In what is shaping up to be the winter of Big Ten resurgence - with Penn State nabbing James Franklin from Vanderbilt, Ohio State taking Chris Ash from Arkansas, to name two key moves - Michigan and Michigan State announced two key moves on Tuesday afternoon that will go a long way toward securing their own futures.
First, Michigan announced it had inked a three-year contract with offensive coordinator Doug Nussmeier. While he isn't in the million-dollar coordinator club quite yet, he could be there by 2016. In a significant raise from the $681,500 he earned at Alabama in 2013, Nussmeier will make $830,000 in 2014, $860,000 in 2015 and $880,000 in 2016 with a $200,000 retention bonus tacked on if he remains on the job all three seasons.
The contract would bump Nussmeier from 12th to sixth for all coordinator salaries in 2013, below what Georgia paid Todd Grantham but above what Justin Wilcox made at Washington.
Up the state in East Lansing, Michigan State announced it was rewarding the staff that turned in Sparty's best season in a quarter century with significant raises.

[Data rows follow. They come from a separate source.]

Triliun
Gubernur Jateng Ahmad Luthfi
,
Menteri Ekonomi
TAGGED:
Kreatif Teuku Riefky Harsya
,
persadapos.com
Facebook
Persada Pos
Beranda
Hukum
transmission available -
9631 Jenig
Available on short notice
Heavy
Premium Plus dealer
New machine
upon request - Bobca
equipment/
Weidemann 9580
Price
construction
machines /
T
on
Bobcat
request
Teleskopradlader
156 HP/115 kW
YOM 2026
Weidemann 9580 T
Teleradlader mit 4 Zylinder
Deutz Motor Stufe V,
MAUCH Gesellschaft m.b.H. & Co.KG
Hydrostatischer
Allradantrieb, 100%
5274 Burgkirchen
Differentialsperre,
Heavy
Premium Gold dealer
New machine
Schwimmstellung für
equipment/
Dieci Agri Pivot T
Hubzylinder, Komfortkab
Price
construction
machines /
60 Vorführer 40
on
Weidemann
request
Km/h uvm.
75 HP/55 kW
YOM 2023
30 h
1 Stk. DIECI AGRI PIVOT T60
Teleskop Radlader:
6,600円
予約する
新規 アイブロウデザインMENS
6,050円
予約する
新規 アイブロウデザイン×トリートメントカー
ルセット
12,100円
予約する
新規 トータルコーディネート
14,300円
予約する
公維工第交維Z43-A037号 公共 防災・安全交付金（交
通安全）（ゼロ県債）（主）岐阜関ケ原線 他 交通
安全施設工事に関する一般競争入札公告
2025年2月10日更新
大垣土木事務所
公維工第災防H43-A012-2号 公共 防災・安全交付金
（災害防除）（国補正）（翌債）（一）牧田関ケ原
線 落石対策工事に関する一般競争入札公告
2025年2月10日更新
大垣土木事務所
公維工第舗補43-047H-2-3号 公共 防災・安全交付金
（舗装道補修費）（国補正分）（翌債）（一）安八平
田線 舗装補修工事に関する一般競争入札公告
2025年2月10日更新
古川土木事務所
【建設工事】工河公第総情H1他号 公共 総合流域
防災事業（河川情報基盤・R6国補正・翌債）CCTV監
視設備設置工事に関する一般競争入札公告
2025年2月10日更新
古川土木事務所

First, head coach Mark Dantonio received a bump from $1.99 million to $3.64 million, a raise of $1.65 million. The raise catapults Dantonio from 51st to 11th nationally among 2013 head coaching salaries. Where he was previously sandwiched by Kentucky's Mark Stoops and SMU's June Jones, Dantonio now falls between Oklahoma State's Mike Gundy and Iowa's Kirk Ferentz. Dantonio's salary now ranks fourth in the Big Ten, trailing only Urban Meyer, Brady Hoke and Ferentz. Considering Michigan State's 2013 season and their three top 14 finishes since 2010, he's still the conference's biggest bargain even after an 83 percent raise.

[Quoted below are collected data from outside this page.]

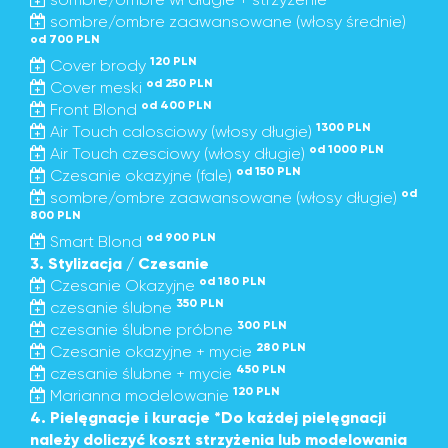
sombre/ombre zaawansowane (włosy średnie)
od 700 PLN
120 PLN
Cover brody
od 250 PLN
Cover meski
od 400 PLN
Front Blond
1300 PLN
Air Touch calosciowy (włosy długie)
od 1000 PLN
Air Touch czesciowy (włosy długie)
od 150 PLN
Czesanie okazyjne (fale)
od
sombre/ombre zaawansowane (włosy długie)
800 PLN
od 900 PLN
Smart Blond
3. Stylizacja / Czesanie
od 180 PLN
Czesanie Okazyjne
350 PLN
czesanie ślubne
300 PLN
czesanie ślubne próbne
280 PLN
Czesanie okazyjne + mycie
450 PLN
czesanie ślubne + mycie
120 PLN
Marianna modelowanie
4. Pielęgnacje i kuracje *Do każdej pielęgnacji
należy doliczyć koszt strzyżenia lub modelowania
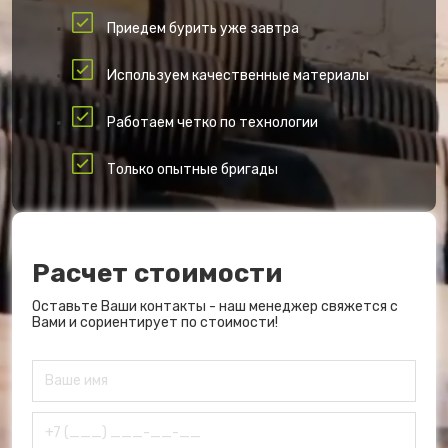
Приедем бурить уже завтра
Используем качественные материалы
Работаем четко по технологии
Только опытные бригады
Расчет стоимости
Оставьте Ваши контакты - наш менеджер свяжется с
Вами и сориентирует по стоимости!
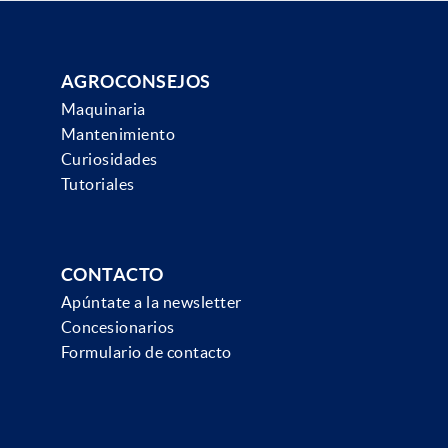
AGROCONSEJOS
Maquinaria
Mantenimiento
Curiosidades
Tutoriales
CONTACTO
Apúntate a la newsletter
Concesionarios
Formulario de contacto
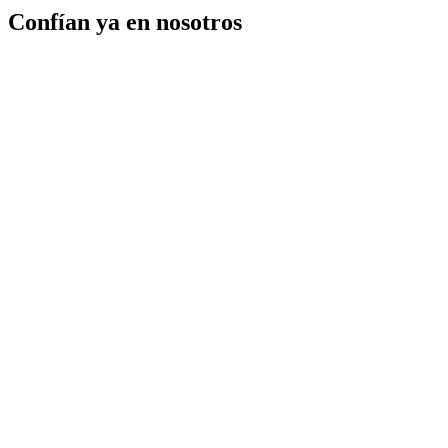
Confían ya en nosotros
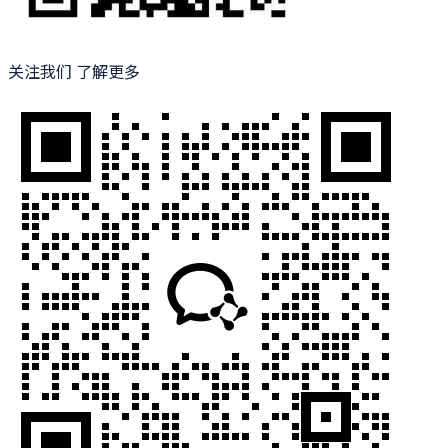
关注我们 了解更多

Elsewhere on his staff, defensive coordinator Pat Narduzzi catapults from the criminally-underpaid $559,000 he banked in 2013 to a more proper salary of $904,000, making him the highest-paid assistant in the Big Ten and the fourth-highest in all of college football.
Michigan State also provided an additional $440,000 for Dantonio to split among his eight remaining assistants - those details can be seen here.
In retaining its best coaches and hiring god ones away from other conferences, the Big Ten is again functioning like the major conference it is.